For the data that follows, report how many lines contain the word "file", and nothing else.

* _SUPPLIED DATA_
'''

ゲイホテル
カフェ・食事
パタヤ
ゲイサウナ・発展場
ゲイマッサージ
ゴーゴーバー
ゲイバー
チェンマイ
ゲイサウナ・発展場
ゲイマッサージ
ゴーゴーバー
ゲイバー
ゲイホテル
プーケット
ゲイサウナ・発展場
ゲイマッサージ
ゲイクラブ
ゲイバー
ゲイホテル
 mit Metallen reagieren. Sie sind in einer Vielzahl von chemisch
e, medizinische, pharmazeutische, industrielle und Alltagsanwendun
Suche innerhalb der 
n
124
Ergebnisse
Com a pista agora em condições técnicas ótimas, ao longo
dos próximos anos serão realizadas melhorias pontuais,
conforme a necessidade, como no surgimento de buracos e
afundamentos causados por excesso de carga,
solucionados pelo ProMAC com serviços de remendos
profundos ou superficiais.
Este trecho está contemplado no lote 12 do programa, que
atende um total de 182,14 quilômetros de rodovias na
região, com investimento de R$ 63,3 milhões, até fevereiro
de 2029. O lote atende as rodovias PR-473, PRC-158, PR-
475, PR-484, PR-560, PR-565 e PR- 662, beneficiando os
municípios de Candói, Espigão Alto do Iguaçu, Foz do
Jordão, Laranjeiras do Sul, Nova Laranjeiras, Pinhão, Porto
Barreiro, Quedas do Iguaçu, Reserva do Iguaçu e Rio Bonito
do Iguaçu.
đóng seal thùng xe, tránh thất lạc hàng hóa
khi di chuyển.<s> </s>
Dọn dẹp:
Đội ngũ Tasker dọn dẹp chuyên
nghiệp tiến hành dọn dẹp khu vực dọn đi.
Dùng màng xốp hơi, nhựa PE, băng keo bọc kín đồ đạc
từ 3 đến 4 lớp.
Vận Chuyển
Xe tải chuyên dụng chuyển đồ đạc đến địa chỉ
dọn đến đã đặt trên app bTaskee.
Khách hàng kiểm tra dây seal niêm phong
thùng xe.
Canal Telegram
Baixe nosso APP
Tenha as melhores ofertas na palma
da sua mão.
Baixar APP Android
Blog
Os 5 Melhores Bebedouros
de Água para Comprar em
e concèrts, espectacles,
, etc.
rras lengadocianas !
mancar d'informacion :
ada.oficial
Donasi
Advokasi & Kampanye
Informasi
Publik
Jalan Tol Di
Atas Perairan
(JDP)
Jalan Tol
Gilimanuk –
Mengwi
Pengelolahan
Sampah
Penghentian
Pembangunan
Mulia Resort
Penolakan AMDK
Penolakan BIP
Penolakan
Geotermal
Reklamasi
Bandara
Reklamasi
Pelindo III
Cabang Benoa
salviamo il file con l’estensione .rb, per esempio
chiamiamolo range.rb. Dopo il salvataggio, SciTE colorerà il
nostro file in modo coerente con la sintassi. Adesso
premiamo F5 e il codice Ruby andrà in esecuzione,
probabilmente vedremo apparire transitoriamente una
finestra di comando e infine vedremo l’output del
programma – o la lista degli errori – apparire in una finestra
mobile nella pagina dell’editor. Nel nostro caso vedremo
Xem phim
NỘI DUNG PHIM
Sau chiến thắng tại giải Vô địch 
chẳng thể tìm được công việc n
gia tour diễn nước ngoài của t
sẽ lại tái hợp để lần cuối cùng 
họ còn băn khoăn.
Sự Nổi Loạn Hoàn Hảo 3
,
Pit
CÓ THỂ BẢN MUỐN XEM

'''

* _SOLUTION FOR THIS EXERCISE_
2